The foremost industrial architect in the United States and a man whose firm has gone ‘all-out ‘ in its construction of defense plants, Albert Kahn (p. 355) was born in Westphalia, Germany, March 21, 1869. He cairn’ to America in 1881, received an American scholarship for study abroad in 1890, and has been practising in Detroit since 1904. No one can tell better than he the lessons architects and contractors have learned as they work together in this emergency.

New York publisher and then a producer of Broadway hits, Philip Goodman (p. 361) never forgot his early days in Philadelphia, which he has now made memorable in his posthumous volume, Franklin Street, which is to be published this spring by Alfred A. Knopf.

Director of Tropical Research in the New York Zoological Society, William Beebe (p. 366) is a welcome contributor to the Atlantic. He is at present outward bound for his oceanic laboratory off the coast of Venezuela.

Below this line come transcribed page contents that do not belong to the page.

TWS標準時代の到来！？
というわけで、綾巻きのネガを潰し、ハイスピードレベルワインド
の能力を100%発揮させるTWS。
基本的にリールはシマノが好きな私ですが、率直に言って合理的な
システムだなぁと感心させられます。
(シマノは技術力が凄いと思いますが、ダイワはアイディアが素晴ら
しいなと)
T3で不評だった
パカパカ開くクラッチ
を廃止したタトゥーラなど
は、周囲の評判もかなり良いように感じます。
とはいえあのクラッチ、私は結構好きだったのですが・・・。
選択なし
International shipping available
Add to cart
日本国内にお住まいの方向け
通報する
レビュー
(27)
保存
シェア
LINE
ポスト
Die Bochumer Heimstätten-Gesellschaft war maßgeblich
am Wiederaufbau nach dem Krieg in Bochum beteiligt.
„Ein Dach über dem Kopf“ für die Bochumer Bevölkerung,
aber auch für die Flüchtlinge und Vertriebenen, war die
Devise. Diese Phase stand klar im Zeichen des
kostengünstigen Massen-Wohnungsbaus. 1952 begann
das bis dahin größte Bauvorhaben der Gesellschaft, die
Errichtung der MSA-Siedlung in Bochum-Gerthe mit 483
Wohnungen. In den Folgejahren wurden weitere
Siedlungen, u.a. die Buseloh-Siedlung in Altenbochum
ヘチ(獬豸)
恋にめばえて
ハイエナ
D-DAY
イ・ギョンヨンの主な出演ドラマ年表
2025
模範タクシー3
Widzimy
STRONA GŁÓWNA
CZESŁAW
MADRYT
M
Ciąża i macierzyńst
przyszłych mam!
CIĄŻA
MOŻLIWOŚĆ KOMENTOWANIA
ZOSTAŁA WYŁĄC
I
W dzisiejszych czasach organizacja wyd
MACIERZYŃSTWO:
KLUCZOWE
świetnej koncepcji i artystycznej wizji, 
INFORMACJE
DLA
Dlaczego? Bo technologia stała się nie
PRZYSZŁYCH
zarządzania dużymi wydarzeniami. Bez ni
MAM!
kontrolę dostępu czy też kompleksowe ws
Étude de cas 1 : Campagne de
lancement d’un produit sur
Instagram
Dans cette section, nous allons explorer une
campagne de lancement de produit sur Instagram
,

Nina Fedorova (p. 379) exemplifies in her career a phenomenon which will be more often observed in American letters, the phenomenon of a refugee — in this case a Russian born in Poltava and educated at the University of Petrograd, who with her family found a new lease on life in this country and who is now writing novels in which her Russian background, her experiences in exile, and her rebirth in America are, as it were, the operating forces. Her first novel, The Family, was the winner of the Atlantic $10,000 Prize in 1940. Her second, The Children, traverses the border line between tears and laughter to tell the story of those young men and women without a country in the Far East today.